No es la primera vez que este tipo de maniobras causa malestar en Madrid. A comienzos de marzo, un ejercicio similar motivó una queja formal del Ministerio de Asuntos Exteriores español ante el Gobierno británico. En aquella ocasión, España rechazó lo que considera una vulneración de su soberanía sobre las aguas que rodean el Peñón. Sin embargo, apenas tres semanas después, Londres volvió a desplegar sus unidades en la zona, ignorando las protestas diplomáticas.

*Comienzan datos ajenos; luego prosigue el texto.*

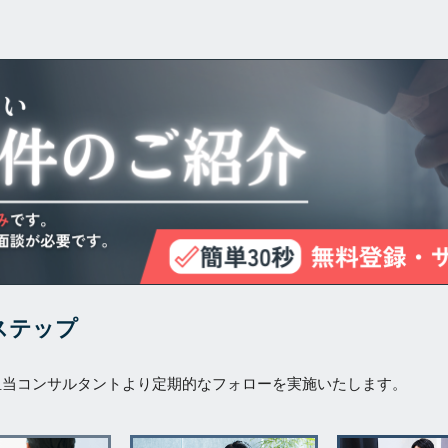
ステップ
担当コンサルタントより定期的なフォローを実施いたします。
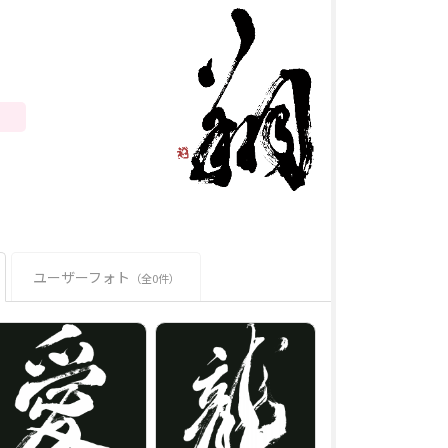
ユーザーフォト
（全0件）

Obras del proyecto Marina EastSide de Gibraltar antes del pasado verano
La repetición de ejercicios en estas aguas —que España no reconoce como británicas— vuelve a tensar las relaciones bilaterales tras conocerse el reciente hostigamiento de la Royal Navy a embarcaciones españoles en el entorno de Gibraltar repunta periódicamente. Gibraltar, que viene desarrollando una política de hechos consumados y ganando territorio a costa de invadir las aguas españolas, se mantiene como un foco de tensión con la Armada española y con la Guardia Civil, incluso durante las negociaciones para articular el nuevo estatus del Peñón tras el Brexit.
En esta ocasión se ha producido un doble incidente que añade tensión al trasiego de buques rusos por el Estrecho, al incremento de la presión de las redes de inmigración ilegal o del narcotráfico.